[WORK TO COMPLETE]
Output only the lines from the start of the entries through the line holding "solución fiable y prevalida". Each line must match the original exactly.
*** PROVIDED DATA ***
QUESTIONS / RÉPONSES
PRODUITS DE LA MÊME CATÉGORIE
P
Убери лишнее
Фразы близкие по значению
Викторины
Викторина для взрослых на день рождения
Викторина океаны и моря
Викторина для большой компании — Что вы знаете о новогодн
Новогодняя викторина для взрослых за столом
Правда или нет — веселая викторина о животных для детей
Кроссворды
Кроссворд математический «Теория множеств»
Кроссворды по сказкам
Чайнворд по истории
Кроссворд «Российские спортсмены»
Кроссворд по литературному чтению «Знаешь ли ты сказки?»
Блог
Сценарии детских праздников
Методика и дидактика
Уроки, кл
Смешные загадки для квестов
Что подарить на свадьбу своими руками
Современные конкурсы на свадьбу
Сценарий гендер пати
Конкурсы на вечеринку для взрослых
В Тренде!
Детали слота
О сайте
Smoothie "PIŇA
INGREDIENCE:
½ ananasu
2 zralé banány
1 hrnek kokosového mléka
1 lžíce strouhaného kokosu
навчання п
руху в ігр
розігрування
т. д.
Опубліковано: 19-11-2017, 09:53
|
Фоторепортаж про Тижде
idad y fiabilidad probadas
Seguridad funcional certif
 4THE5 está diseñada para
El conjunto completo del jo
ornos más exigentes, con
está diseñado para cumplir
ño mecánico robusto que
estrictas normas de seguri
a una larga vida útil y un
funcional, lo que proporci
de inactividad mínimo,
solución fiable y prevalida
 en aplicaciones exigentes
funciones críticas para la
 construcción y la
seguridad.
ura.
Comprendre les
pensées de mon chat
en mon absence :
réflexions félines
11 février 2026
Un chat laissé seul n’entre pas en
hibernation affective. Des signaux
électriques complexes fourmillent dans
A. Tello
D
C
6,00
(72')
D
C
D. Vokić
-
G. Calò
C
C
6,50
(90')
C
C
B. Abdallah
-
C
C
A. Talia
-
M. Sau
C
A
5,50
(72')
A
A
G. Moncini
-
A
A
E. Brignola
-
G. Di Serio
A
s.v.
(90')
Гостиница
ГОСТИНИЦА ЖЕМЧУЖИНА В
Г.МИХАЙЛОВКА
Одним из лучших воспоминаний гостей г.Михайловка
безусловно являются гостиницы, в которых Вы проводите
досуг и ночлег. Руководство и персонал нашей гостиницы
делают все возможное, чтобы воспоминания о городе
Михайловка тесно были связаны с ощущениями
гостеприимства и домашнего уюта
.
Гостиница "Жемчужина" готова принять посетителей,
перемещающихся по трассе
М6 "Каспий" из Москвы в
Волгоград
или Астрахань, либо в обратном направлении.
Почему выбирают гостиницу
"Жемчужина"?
*** End of PROVIDED DATA ***
[ANSWER TO THE PROBLEM]
QUESTIONS / RÉPONSES
PRODUITS DE LA MÊME CATÉGORIE
P
Убери лишнее
Фразы близкие по значению
Викторины
Викторина для взрослых на день рождения
Викторина океаны и моря
Викторина для большой компании — Что вы знаете о новогодн
Новогодняя викторина для взрослых за столом
Правда или нет — веселая викторина о животных для детей
Кроссворды
Кроссворд математический «Теория множеств»
Кроссворды по сказкам
Чайнворд по истории
Кроссворд «Российские спортсмены»
Кроссворд по литературному чтению «Знаешь ли ты сказки?»
Блог
Сценарии детских праздников
Методика и дидактика
Уроки, кл
Смешные загадки для квестов
Что подарить на свадьбу своими руками
Современные конкурсы на свадьбу
Сценарий гендер пати
Конкурсы на вечеринку для взрослых
В Тренде!
Детали слота
О сайте
Smoothie "PIŇA
INGREDIENCE:
½ ananasu
2 zralé banány
1 hrnek kokosového mléka
1 lžíce strouhaného kokosu
навчання п
руху в ігр
розігрування
т. д.
Опубліковано: 19-11-2017, 09:53
|
Фоторепортаж про Тижде
idad y fiabilidad probadas
Seguridad funcional certif
 4THE5 está diseñada para
El conjunto completo del jo
ornos más exigentes, con
está diseñado para cumplir
ño mecánico robusto que
estrictas normas de seguri
a una larga vida útil y un
funcional, lo que proporci
de inactividad mínimo,
solución fiable y prevalida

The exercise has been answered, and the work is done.